Ahmadinejad prova i missili per colpire Israele

L'Iran del presidente Ahmadinejad e della "guida spirituale" Khamenei tira dritto per la sua strada, rispondendo con salve di missili (sono solo esercitazioni militari, al momento… ) ai moniti e alle minacce che gli arrivano dagli Stati Uniti e dall'Occidente dopo la scoperta del secondo sito nucleare "coperto" dove si lavora a ritmi forsennati per mettere a punto il programma atomico del Paese.

Ieri mattina, nell'ambito dell'operazione militare che dovrebbe «migliorare le capacità di dissuasione delle forze armate iraniane», i Guardiani della rivoluzione hanno lanciato due missili a corto raggio (del tipo Tondar e Fateh 110) sperimentando anche un sistema di lancio multiplo. È l'ennesima, scervellata prova di forza del regime di Teheran che segue la nuova condanna lanciata dalla comunità internazionale per il suo programma. Il bello verrà però stamani, quando gli artificieri dei Pasdaran lanceranno un missile a lungo raggio capace, secondo gli esperti americani e inglesi, di raggiungere Israele e le basi americane nel Golfo. Il missile, ha confermato il capo delle forze aeree dei Pasdaran, Hossein Salami, è uno Shahab 3, già testato più volte in passato, e capace di percorrere più di duemila chilometri.

Gente così va tenuta sotto pressione, pensano a Washington. Di qui la richiesta, rivolta a Teheran sul tamburo, di aprire agli ispettori dell'Aiea il nuovo impianto per l'arricchimento dell'uranio «entro poche settimane». Lo scrive il New York Times citando fonti dell'amministrazione che, nei previsti colloqui del 1° ottobre a Ginevra, intende sottolineare che gli ispettori dovranno avere pieno accesso a tutto il personale che ha partecipato alla costruzione dell'impianto finora tenuto segreto e alla documentazione relativa alla sua realizzazione.

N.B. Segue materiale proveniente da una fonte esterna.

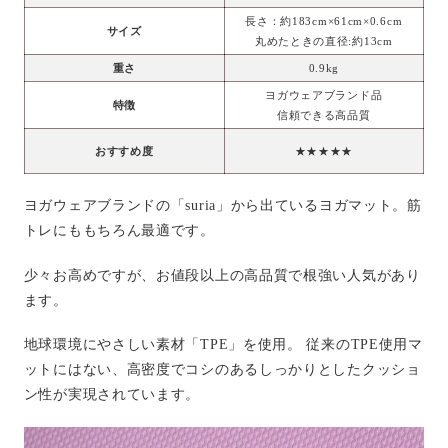
長さ：約183cm×61cm×0.6cm
サイズ
丸めたときの直径:約13cm
重さ
0.9kg
ヨガウェアブランド品
特徴
信頼できる高品質
おすすめ度
★★★★★
ヨガウェアブランドの「suria」から出ているヨガマット。筋
トレにももちろん最適です。
少々お高めですが、お値段以上の高品質で根強い人気があり
ます。
地球環境にやさしい素材「TPE」を使用。 従来のTPE使用マ
ットにはない、高密度でコシのあるしっかりとしたクッショ
ン性が実現されています。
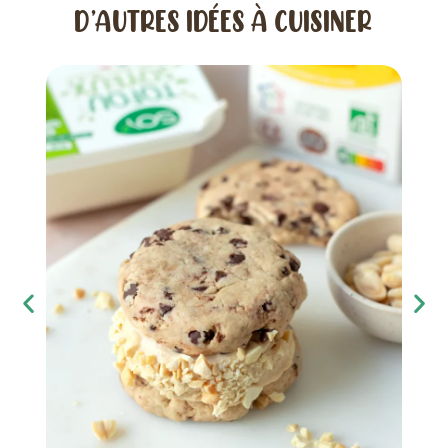
D’AUTRES IDÉES À CUISINER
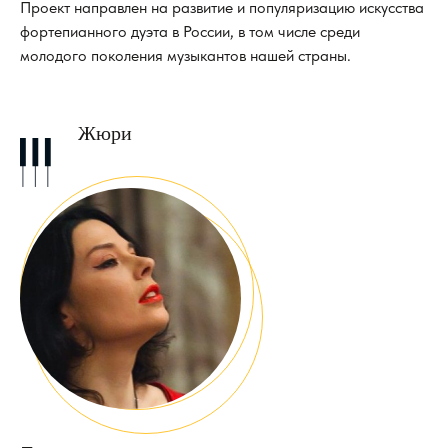
Проект направлен на развитие и популяризацию искусства
фортепианного дуэта в России, в том числе среди
молодого поколения музыкантов нашей страны.
Жюри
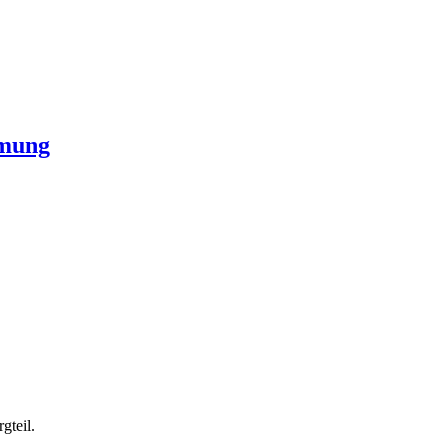
hmung
gteil.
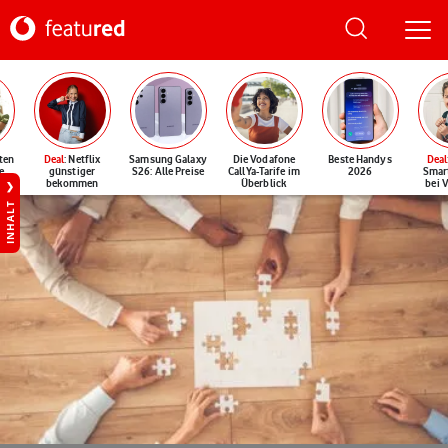
ten
Deal
: Netflix
Samsung Galaxy
Die Vodafone
Beste Handys
Deal
e
günstiger
S26: Alle Preise
CallYa-Tarife im
2026
Smar
bekommen
Überblick
bei 
INHALT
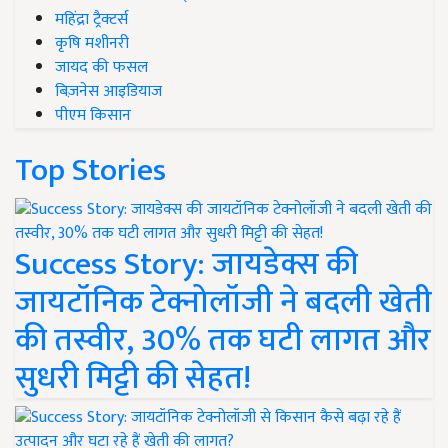
महिंद्रा ट्रैक्टर्स
कृषि मशीनरी
जायद की फसल
बिज़नेस आइडियाज
पीएम किसान
Top Stories
Success Story: जायडेक्स की
जायटॉनिक टेक्नोलॉजी ने बदली खेती
की तस्वीर, 30% तक घटी लागत और
सुधरी मिट्टी की सेहत!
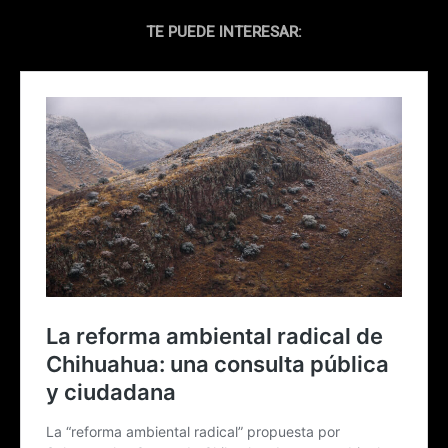
TE PUEDE INTERESAR:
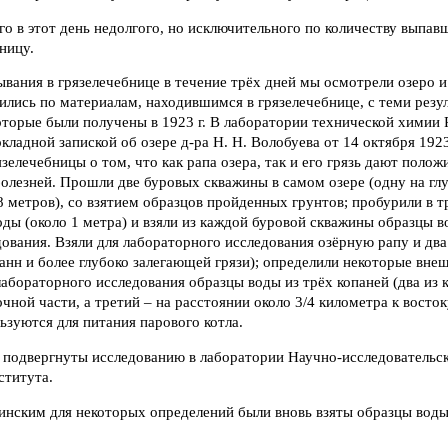
о в этот день недолгого, но исключительного по количеству выпав
ницу.
ывания в грязелечебнице в течение трёх дней мы осмотрели озеро 
ились по материалам, находившимся в грязелечебнице, с теми резу
которые были получены в 1923 г. В лаборатории технической химии 
окладной запиской об озере д-ра Н. Н. Волобуева от 14 октября 1923
зелечебницы о том, что как рапа озера, так и его грязь дают полож
олезней. Прошли две буровых скважины в самом озере (одну на глу
8 метров), со взятием образцов пройденных грунтов; пробурили в т
оды (около 1 метра) и взяли из каждой буровой скважины образцы в
ования. Взяли для лабораторного исследования озёрную рапу и два
анн и более глубоко залегающей грязи); определили некоторые вне
я лабораторного исследования образцы воды из трёх копаней (два из
очной части, а третий – на расстоянии около 3/4 километра к восток
ьзуются для питания парового котла.
 подвергнуты исследованию в лаборатории Научно-исследовательс
ститута.
инским для некоторых определений были вновь взяты образцы воды:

La risposta di Teheran non si è fatta attendere, naturalmente. A replicare per le rime è Ali Ashgar Soltanieh, ambasciatore all'Aiea. Dice l'ambasciatore che «il baccano fatto dagli Usa e altri Paesi occidentali sul nuovo impianto iraniano per l'arricchimento dell'uranio» avrà un effetto negativo sui colloqui fra Teheran e il gruppo dei 5+1 a Ginevra. Secondo Soltanieh, citato dall'agenzia Isna, l'Iran aveva comunicato all'Aiea «volontariamente e prima del limite di tempo previsto» dal Trattato di non proliferazione nucleare (Tnp) l'esistenza del nuovo sito, nel quale, ha sottolineato, «non c'è ancora materiale nucleare». Ecco perché, ha concluso Soltanieh, la denuncia fatta nel vertice del G20 a Pittsburgh dal presidente Barack Obama e da altri leader occidentali è stata «una ridicola sceneggiata politica». Dicono a Washington che i servizi di intelligence occidentali erano da tempo a conoscenza del nuovo sito e che l'Iran ne ha dato comunicazione all'Aiea solo quando ha capito di essere con le spalle al muro. Diverso, naturalmente, è il parere di Teheran, che per bocca del suo ambasciatore all'agenzia atomica dell'Onu ricorda puntigliosamente che in base al Trattato di non proliferazione nucleare, di cui è membro, l'Iran era tenuto a dare notizia del nuovo sito «180 giorni prima» che l'uranio cominciasse a essere iniettato nelle centrifughe per l'arricchimento. «Noi - ha aggiunto - lo abbiamo fatto anche prima di questo limite di tempo stabilito».